CURB

By Divya Victor

The lush, slightly off-center diction in Divya Victor’s CURB is immediately striking. In a poem set in a consulate, we read that “they first lift / serosa from serosa.” Later, we learn how “to pleach a tree,” and to distinguish between “aloe, an organ; saffron, an ovary.” This sparkling lyricism helps orientate us as we navigate and attempt to cross the book’s multiple thresholds. Liminal pavements, streets, and suburban houses become unsettled and reterritorialized as the immigrant is transformed from invasive alien into resident citizen; within these boundaries, the curb acts as a grid for the disciplined brutality of whiteness targeting Brown and Black bodies, wherever the “wedging body creates a space, insisting on mattering.”

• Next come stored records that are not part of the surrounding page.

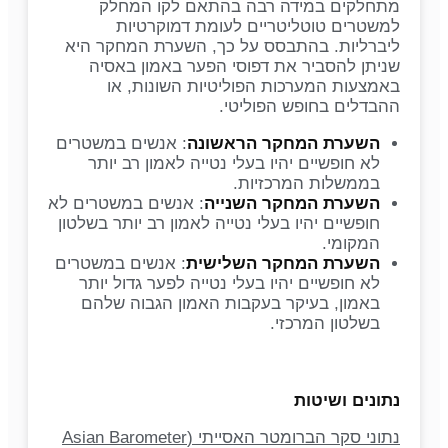
מתחלקים במידה רבה בהתאם לקו המחלק
למשטרים טוטליטריים לעומת דמוקרטיות
ליברליות. בהתבסס על כך, השערת המחקר היא
שניתן להסביר את דפוסי הפער באמון באסיה
באמצעות המערכות הפוליטיות השונות, או
ההבדלים בחופש הפוליטי.
השערת המחקר הראשונה
: אנשים במשטרים
לא חופשיים יהיו בעלי נטייה לאמון רב יותר
בממשלות המרכזיות.
השערת המחקר השנייה
: אנשים במשטרים לא
חופשיים יהיו בעלי נטייה לאמון רב יותר בשלטון
המקומי.
השערת המחקר השלישית
: אנשים במשטרים
לא חופשיים יהיו בעלי נטייה לפער גדול יותר
באמון, בעיקר בעקבות האמון הגבוה שלהם
בשלטון המרכזי.
נתונים ושיטות
נתוני סקר הברומטר האסייתי (
Asian Barometer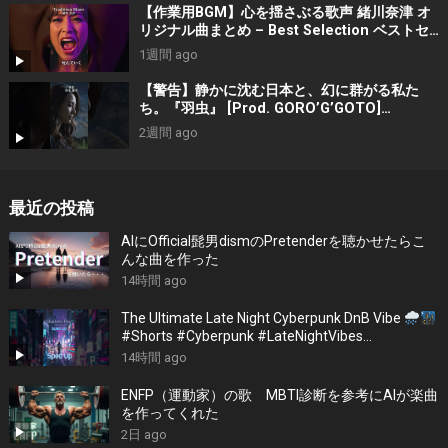
【作業用BGM】心を揺さぶる歌声 緒川奈津 オ
リジナル曲まとめ – Best Selection ベストセ
レクション #shorts #作業用bgm #music #音
1週間 ago
楽
【警告】静かに沈む日本と、幻に群がる私た
ち。『羽虫』 [Prod. GORO’G’GOTO]
#shorts #出水蓮美
2週間 ago
最近の投稿
AIにOfficial髭男dismのPretenderを聴かせたらこ
んな曲を作った
14時間 ago
The Ultimate Late Night Cyberpunk DnB Vibe
#Shorts #Cyberpunk #LateNightVibes
#ElectronicMusic
14時間 ago
ENFP（運動家）の歌 MBTI診断を参考にAIが楽曲
を作ってくれた
2日 ago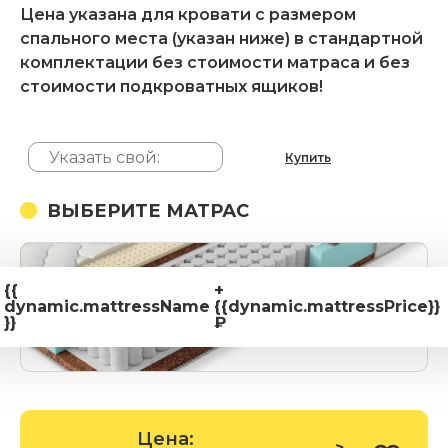
Цена указана для кровати с размером
спального места (указан ниже) в стандартной
комплектации без стоимости матраса и без
стоимости подкроватных ящиков!
Купить
ВЫБЕРИТЕ МАТРАС
{{
+
dynamic.mattressName
{{dynamic.mattressPrice}}
}}
₽
Цена: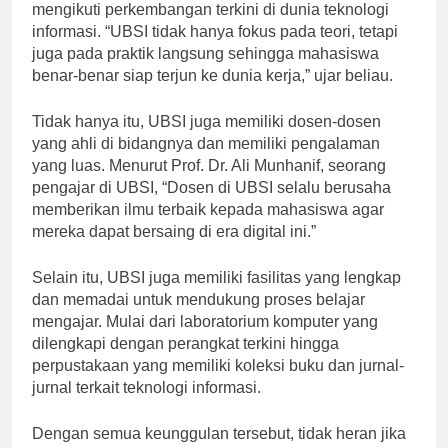
informasi, UBSI memiliki kurikulum yang selalu
mengikuti perkembangan terkini di dunia teknologi
informasi. “UBSI tidak hanya fokus pada teori, tetapi
juga pada praktik langsung sehingga mahasiswa
benar-benar siap terjun ke dunia kerja,” ujar beliau.
Tidak hanya itu, UBSI juga memiliki dosen-dosen
yang ahli di bidangnya dan memiliki pengalaman
yang luas. Menurut Prof. Dr. Ali Munhanif, seorang
pengajar di UBSI, “Dosen di UBSI selalu berusaha
memberikan ilmu terbaik kepada mahasiswa agar
mereka dapat bersaing di era digital ini.”
Selain itu, UBSI juga memiliki fasilitas yang lengkap
dan memadai untuk mendukung proses belajar
mengajar. Mulai dari laboratorium komputer yang
dilengkapi dengan perangkat terkini hingga
perpustakaan yang memiliki koleksi buku dan jurnal-
jurnal terkait teknologi informasi.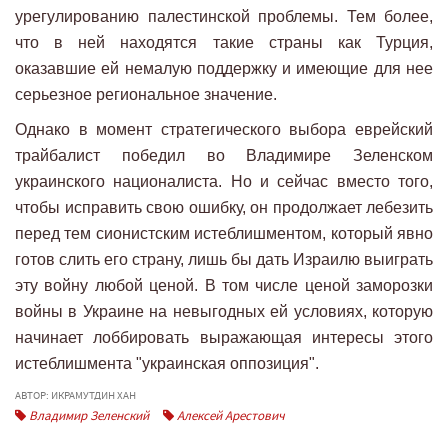
урегулированию палестинской проблемы. Тем более,
что в ней находятся такие страны как Турция,
оказавшие ей немалую поддержку и имеющие для нее
серьезное региональное значение.
Однако в момент стратегического выбора еврейский
трайбалист победил во Владимире Зеленском
украинского националиста. Но и сейчас вместо того,
чтобы исправить свою ошибку, он продолжает лебезить
перед тем сионистским истеблишментом, который явно
готов слить его страну, лишь бы дать Израилю выиграть
эту войну любой ценой. В том числе ценой заморозки
войны в Украине на невыгодных ей условиях, которую
начинает лоббировать выражающая интересы этого
истеблишмента "украинская оппозиция".
АВТОР: ИКРАМУТДИН ХАН
Владимир Зеленский
Алексей Арестович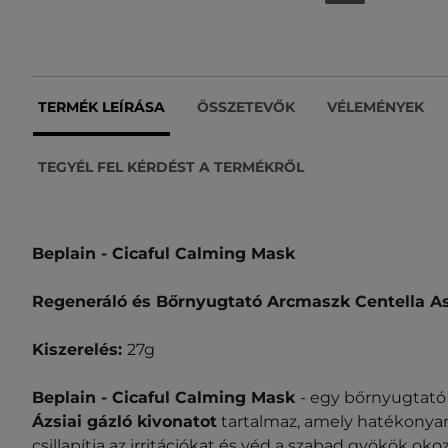
TERMÉK LEÍRÁSA
ÖSSZETEVŐK
VÉLEMÉNYEK
TEGYÉL FEL KÉRDÉST A TERMÉKRŐL
Beplain - Cicaful Calming Mask
Regeneráló és Bőrnyugtató Arcmaszk Centella Asi
Kiszerelés:
27g
Beplain - Cicaful Calming Mask
- egy bőrnyugtató
Ázsiai gázló kivonatot
tartalmaz, amely hatékonyan 
csillapítja az irritációkat és véd a szabad gyökök oko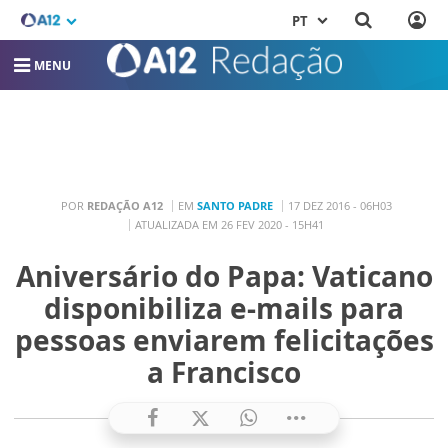
PT
MENU
POR
REDAÇÃO A12
EM
SANTO PADRE
17 DEZ 2016 - 06H03
ATUALIZADA EM 26 FEV 2020 - 15H41
Aniversário do Papa: Vaticano
disponibiliza e-mails para
pessoas enviarem felicitações
a Francisco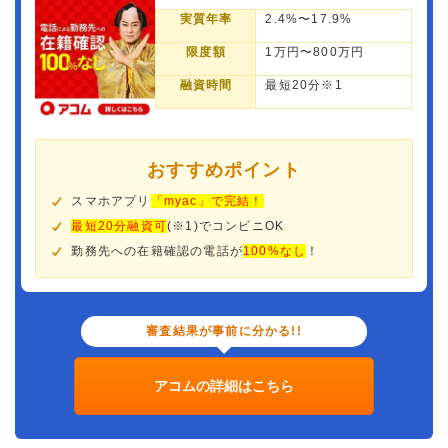
実質年率
2.4%〜17.9%
限度額
1万円〜800万円
融資時間
最短20分※1
おすすめポイント
スマホアプリ
「myac」で完結！
最短20分融資可
(※1)でコンビニOK
勤務先への在籍確認の電話が
100%なし
！
審査結果が事前に分かる!!
アコムの詳細はこちら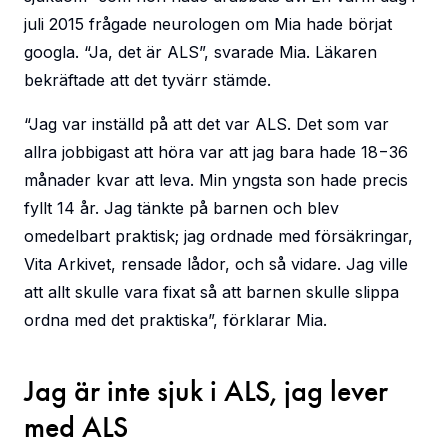
juli 2015 frågade neurologen om Mia hade börjat
googla. “Ja, det är ALS”, svarade Mia. Läkaren
bekräftade att det tyvärr stämde.
“Jag var inställd på att det var ALS. Det som var
allra jobbigast att höra var att jag bara hade 18−36
månader kvar att leva. Min yngsta son hade precis
fyllt 14 år. Jag tänkte på barnen och blev
omedelbart praktisk; jag ordnade med försäkringar,
Vita Arkivet, rensade lådor, och så vidare. Jag ville
att allt skulle vara fixat så att barnen skulle slippa
ordna med det praktiska”, förklarar Mia.
Jag är inte sjuk i ALS, jag lever
med ALS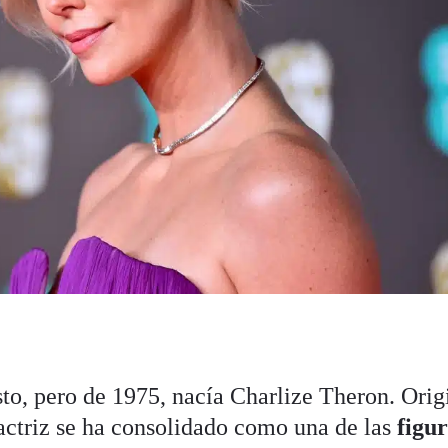
to, pero de 1975, nacía Charlize Theron. Orig
 actriz se ha consolidado como una de las
figu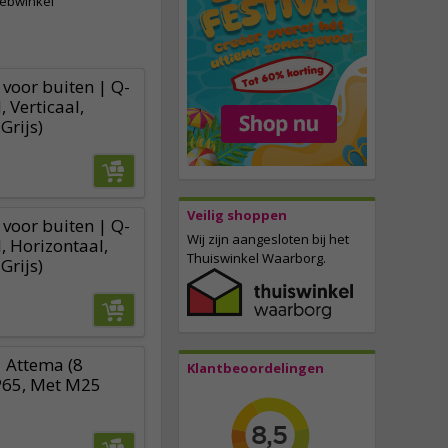
webwinkel
 voor buiten | Q-
, Verticaal,
Grijs)
Veilig shoppen
 voor buiten | Q-
Wij zijn aangesloten bij het
, Horizontaal,
Thuiswinkel Waarborg.
Grijs)
 Attema (8
Klantbeoordelingen
P65, Met M25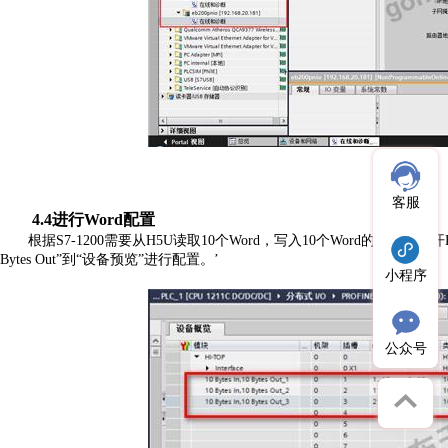
客服
4
.4进行Word配置
根据
S7-1200需要从H5U读取10个Word，写入10个Word的数据，打开H
Bytes
Out”到“设备预览”进行配置。’
小程序
公众号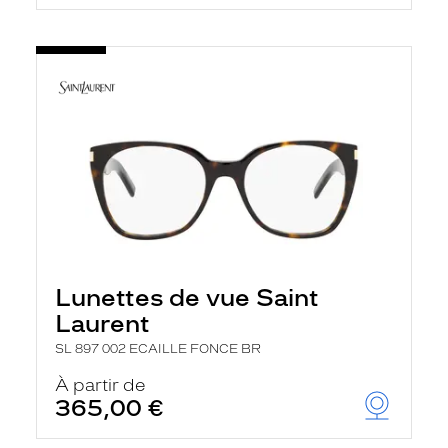
Lunettes de vue Saint
Laurent
SL 897 002 ECAILLE FONCE BR
À partir de
365,00 €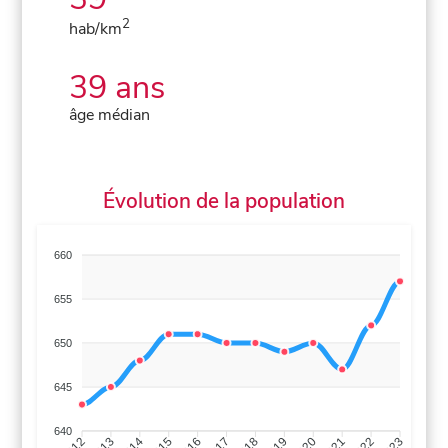
2
hab/km
39 ans
âge médian
Évolution de la population
660
655
650
645
640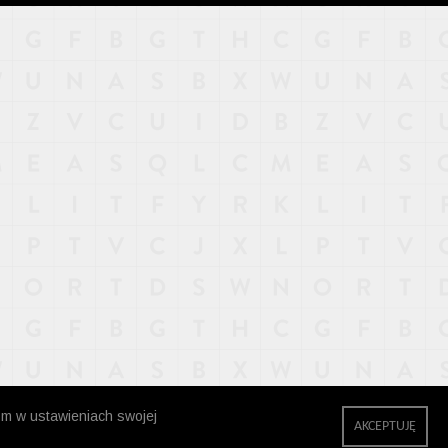
zm w ustawieniach swojej
AKCEPTUJĘ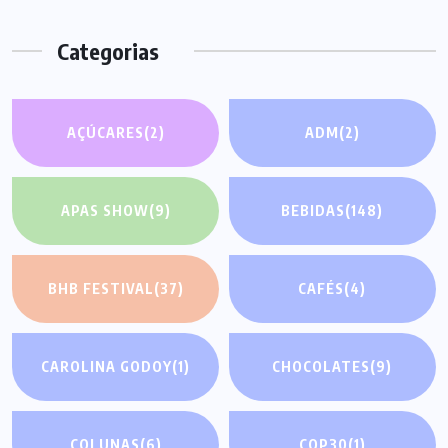
Categorias
AÇÚCARES
(2)
ADM
(2)
APAS SHOW
(9)
BEBIDAS
(148)
BHB FESTIVAL
(37)
CAFÉS
(4)
CAROLINA GODOY
(1)
CHOCOLATES
(9)
COLUNAS
(6)
COP30
(1)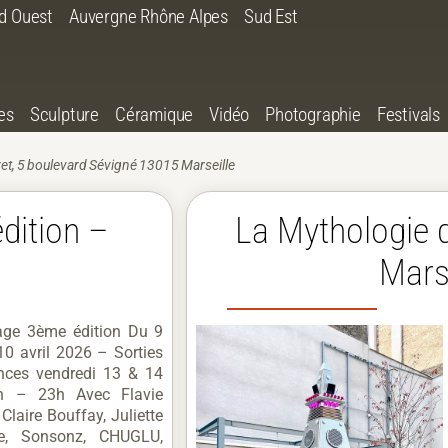
d Ouest
Auvergne Rhône Alpes
Sud Est
es
Sculpture
Céramique
Vidéo
Photographie
Festivals
et, 5 boulevard Sévigné 13015 Marseille
édition –
La Mythologie 
Marse
lage 3ème édition Du 9
0 avril 2026 – Sorties
ences vendredi 13 & 14
h – 23h Avec Flavie
Claire Bouffay, Juliette
te, Sonsonz, CHUGLU,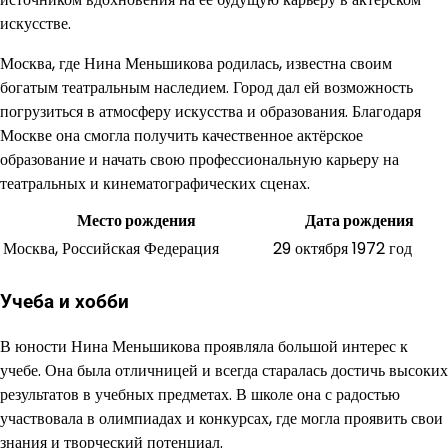
искусстве.
Москва, где Нина Меньшикова родилась, известна своим
богатым театральным наследием. Город дал ей возможность
погрузиться в атмосферу искусства и образования. Благодаря
Москве она смогла получить качественное актёрское
образование и начать свою профессиональную карьеру на
театральных и кинематографических сценах.
Место рождения
Дата рождения
Москва, Российская Федерация
29 октября 1972 год
Учеба и хобби
В юности Нина Меньшикова проявляла большой интерес к
учебе. Она была отличницей и всегда старалась достичь высоких
результатов в учебных предметах. В школе она с радостью
участвовала в олимпиадах и конкурсах, где могла проявить свои
знания и творческий потенциал.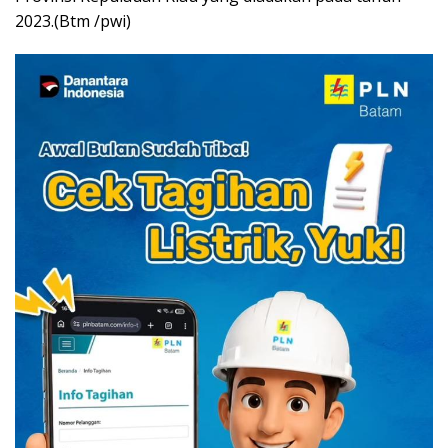
2023.(Btm /pwi)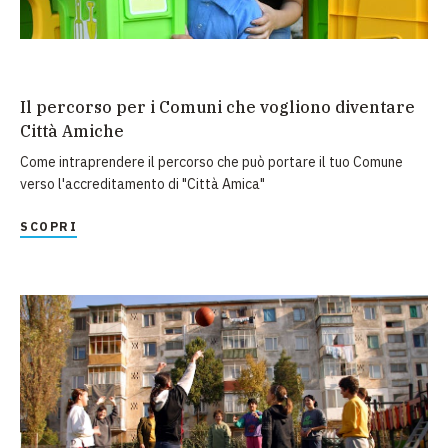
Il percorso per i Comuni che vogliono diventare
Città Amiche
Come intraprendere il percorso che può portare il tuo Comune
verso l'accreditamento di "Città Amica"
SCOPRI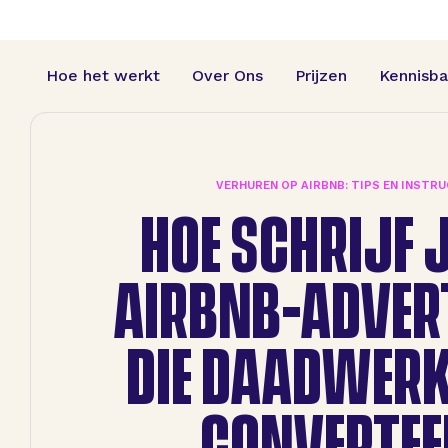
Hoe het werkt
Over Ons
Prijzen
Kennisb
VERHUREN OP AIRBNB: TIPS EN INSTRU
HOE SCHRIJF J
AIRBNB-ADVER
DIE DAADWERK
CONVERTEE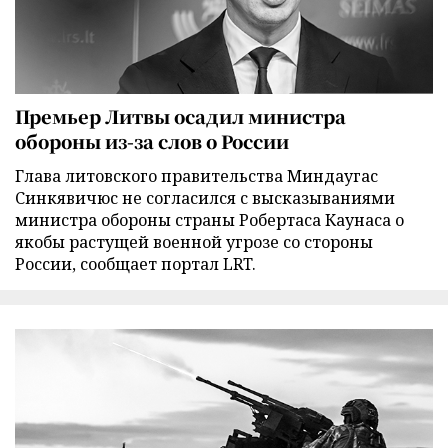
Премьер Литвы осадил министра
обороны из-за слов о России
Глава литовского правительства Миндаугас
Синкявичюс не согласился с высказываниями
министра обороны страны Робертаса Каунаса о
якобы растущей военной угрозе со стороны
России, сообщает портал LRT.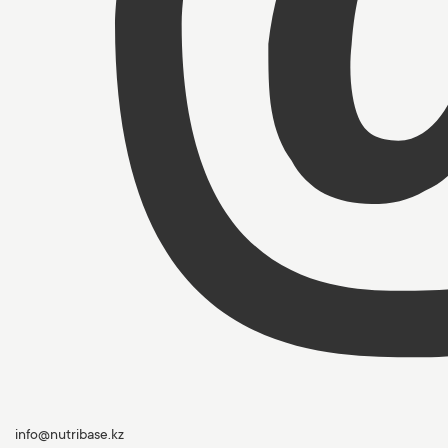
info@nutribase.kz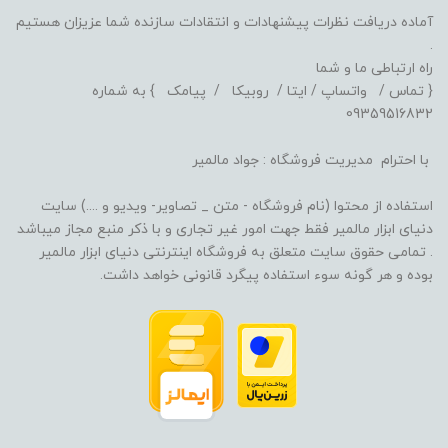
آماده دریافت نظرات پیشنهادات و انتقادات سازنده شما عزیزان هستیم
.
راه ارتباطی ما و شما
{ تماس / واتساپ / ایتا / روبیکا / پیامک } به شماره
09359516832
با احترام مدیریت فروشگاه : جواد مالمیر
استفاده از محتوا (نام فروشگاه - متن _ تصاویر- ویدیو و ....) سایت
دنیای ابزار مالمیر فقط جهت امور غیر تجاری و با ذکر منبع مجاز میباشد
. تمامی حقوق سایت متعلق به فروشگاه اینترنتی دنیای ابزار مالمیر
بوده و هر گونه سوء استفاده پیگرد قانونی خواهد داشت.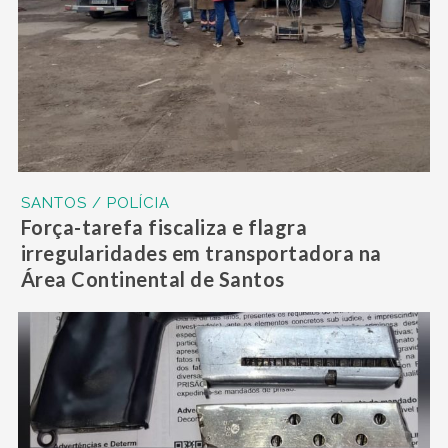
SANTOS / POLÍCIA
Força-tarefa fiscaliza e flagra
irregularidades em transportadora na
Área Continental de Santos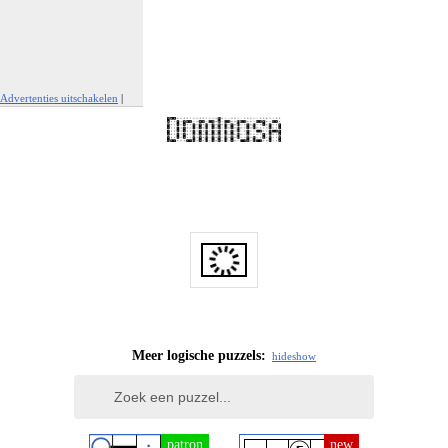
Advertenties uitschakelen
|
Report This Ad
Meer logische puzzels:
hide
show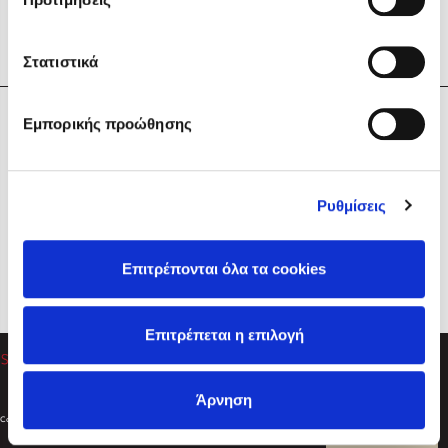
Στατιστικά
Η Εταιρεία
Εμπορικής προώθησης
Sebastian Fitzek
Υπηρεσίες
Playlist
Βοήθεια
Ρυθμίσεις
Επικοινωνία
Ακολουθήστε μας
Επιτρέπονται όλα τα cookies
Στέφανος Ξενάκης
Επιτρέπεται η επιλογή
Το λεξικό της ζωής σου
Άρνηση
Created by
Powered by
Copyright © 2026
dioptra.gr
Φίλτρα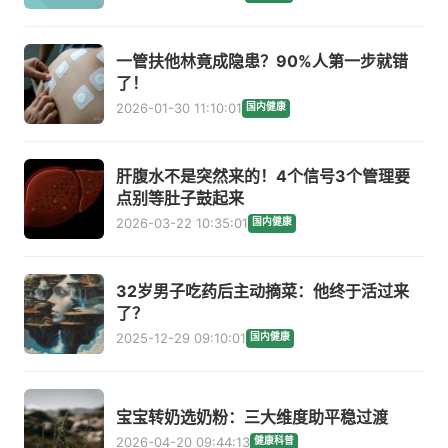
一管扶他林竟成隐患？90%人第一步就错
了！
2026-01-30 11:10:01
国内健康
肝腹水不是突然来的！4个信号3个管理要
点别等肚子鼓起来
2026-03-22 10:35:01
国内健康
32岁男子吃药后主动摘菜：他终于活过来
了？
2025-12-29 09:10:01
国内健康
宝宝转奶选奶粉：三大维度助平稳过渡
2026-04-20 09:44:13
健康科普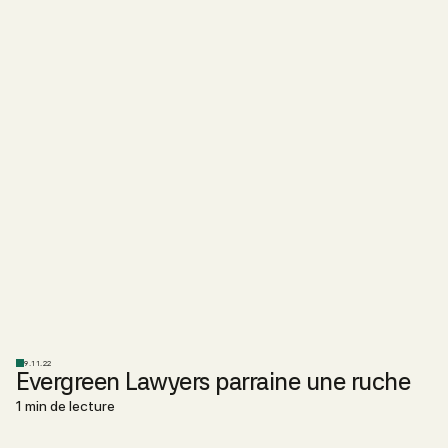
9.11.22
Evergreen Lawyers parraine une ruche
1 min de lecture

CURB is an epic and sprawling map, insistently exploring how the diasporic body unfolds over various pressure sites within cartographies of injury and empire. Its poems speak to the necessity of remembering the victims of anti-South Asian hate crimes, especially after 9/11. From immigration forms to shuttlecocks, Tamil lullabies to the Gulf War, The Arthashastra to a mélange of French theorists, CURB feels encyclopedically rigorous in its testimonials, documentary-poetics, and citations: it wants you to know it is serious about poetry and ethics. This care is also what animates lines like “how long, chetaa, / have we been here / before we arrived?” from a sequence on South Asian Uber drivers, and “the percussive hinder, the fescues / of coriander, thunder / haitch, haitch, haitch / turns the lathe with each exhale,” from a poem on language assimilation. At 176 pages, CURB is expansive in its scope, even as Victor makes clear that there is still more to be said and done in order to reclaim the curb as a horizon of refuge, community, and solidarity.